There are two types of covalent bonds that can form covalent compounds: polar bonds and non-polar bonds. Polar bonds usually consist of different atoms unequally sharing electrons. This is often the result of a stronger electronegative atom drawing the electrons closer than a weaker atom. Since the electron spends most of its time closer to one atom than the other, the result is a covalent compound that has a partially negative end and a partially positive end.
Non-polar covalent bonds are usually formed by two atoms sharing electrons equally. With these types of bonds, the electrons spend the same amount of time with each atom so there are no polar ends. A prime example of a polar molecule is water which has the chemical formula H2O. In this case, the oxygen atom attracts the electrons more to itself than the two hydrogen atoms, resulting in a covalent compound that is partially negative on the oxygen end and partially positive on the hydrogen end. An example of a non-polar molecule is the methane molecule (CH4) in which all atoms share their electrons equally.

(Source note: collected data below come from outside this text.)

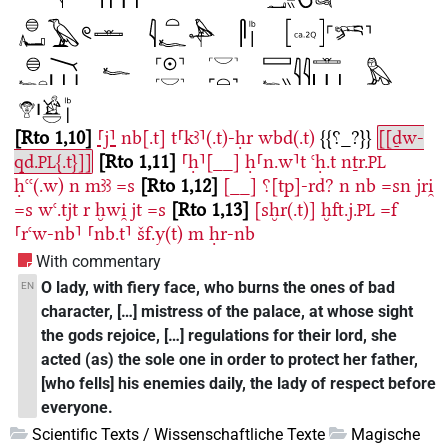
Rto 1,10
⸢j⸣
nb[.t]
t⸢kꜣ⸣(.t)-ḥr
wbd(.t)
{{⸮_?}}
[[ḏw-
qd.
{.t}]]
Rto 1,11
⸢ḥ⸣[__]
ḥ⸢n.w⸣t
ꜥḥ.t
nṯr.
PL
PL
ḥꜥꜥ(.w)
n
mꜣꜣ
=s
Rto 1,12
[__]
⸮[tp]-rd?
n
nb
=sn
jri̯
=s
wꜥ.tjt
r
ḫwi̯
jt
=s
Rto 1,13
[sḫr(.t)]
ḫft.j.
=f
PL
⸢rꜥw-nb⸣
⸢nb.t⸣
šf.y(t)
m
ḥr-nb
With commentary
O lady, with fiery face, who burns the ones of bad
EN
character, […] mistress of the palace, at whose sight
the gods rejoice, […] regulations for their lord, she
acted (as) the sole one in order to protect her father,
[who fells] his enemies daily, the lady of respect before
everyone.
Scientific Texts / Wissenschaftliche Texte
Magische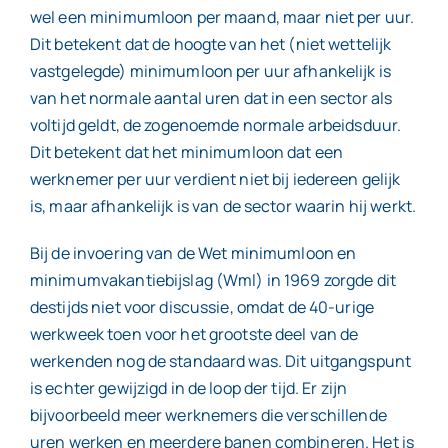
wel een minimumloon per maand, maar niet per uur.
Dit betekent dat de hoogte van het (niet wettelijk
vastgelegde) minimumloon per uur afhankelijk is
van het normale aantal uren dat in een sector als
voltijd geldt, de zogenoemde normale arbeidsduur.
Dit betekent dat het minimumloon dat een
werknemer per uur verdient niet bij iedereen gelijk
is, maar afhankelijk is van de sector waarin hij werkt.
Bij de invoering van de Wet minimumloon en
minimumvakantiebijslag (Wml) in 1969 zorgde dit
destijds niet voor discussie, omdat de 40-urige
werkweek toen voor het grootste deel van de
werkenden nog de standaard was. Dit uitgangspunt
is echter gewijzigd in de loop der tijd. Er zijn
bijvoorbeeld meer werknemers die verschillende
uren werken en meerdere banen combineren. Het is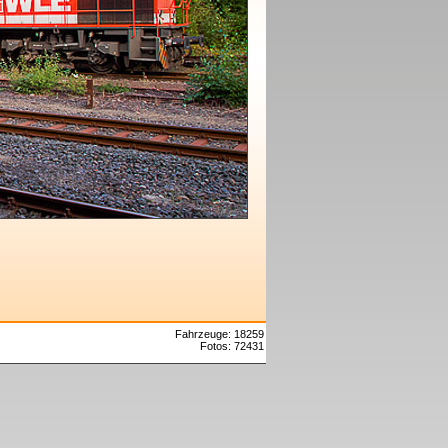
Fahrzeuge: 18259
Fotos: 72431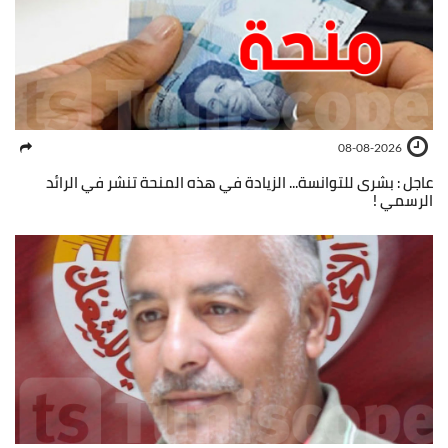
08-08-2026
عاجل : بشرى للتوانسة... الزيادة في هذه المنحة تنشر في الرائد
الرسمي !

In general, covalent compounds have a low melting and boiling point compared to ionic compounds. In addition, a substance made from covalent compounds tends not to be as hard as one made out of ionic compounds. These characteristics are a result of the ease of which the molecules are able to be separated. Though the atoms making up the molecules in a covalent compound are closely bonded, the individual molecules comprising the substance may have little hold on each other. For example, a person may have a hard time separating the hydrogen and oxygen in a water molecule, but boiling water— separating the molecules so that water turns from a liquid to a gas— is an easier task.

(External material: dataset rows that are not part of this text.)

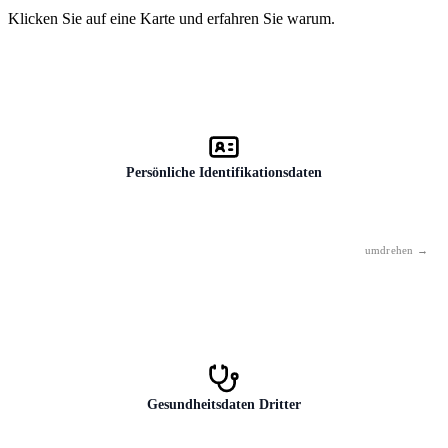
Mobilgeräte
28
Klicken Sie auf eine Karte und erfahren Sie warum.
Persönliche Identifikationsdaten
Sozialversicherungsnummer, Personalausweis- oder Reisepassnummer,
Geburtsdatum kombiniert mit Name und Adresse. Diese Kombination
reicht für einen Identitätsdiebstahl aus.
Gesundheitsdaten Dritter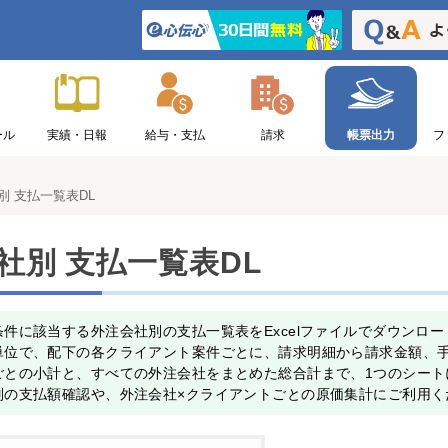
ール
実績・日報
給与・支払
請求
帳票出力
フ
別 支払一覧表DL
社別 支払一覧表DL
条件に該当する外注会社別の支払一覧表をExcelファイルでダウンロ
単位で、配下の各クライアント案件ごとに、請求明細から請求金額、
ごとの小計と、すべての外注会社をまとめた総合計まで、1つのシート
別の支払額確認や、外注会社×クライアントごとの原価集計にご利用く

Other characteristics of most covalent compounds are their inability to dissolve in and their inability to conduct electricity in water. Lastly, covalent compounds tend to be flammable compared with ionic compounds. This flammability occurs because many covalent bonds tend to be comprised of carbon and hydrogen. Hydrogen and carbon can burn in the presence of heat and oxygen to form carbon dioxide and water in a reaction called combustion. As with all these properties, there are exceptions to the rule, for instance, covalent bonds that do not have carbon or hydrogen in their make up do not tend to combust.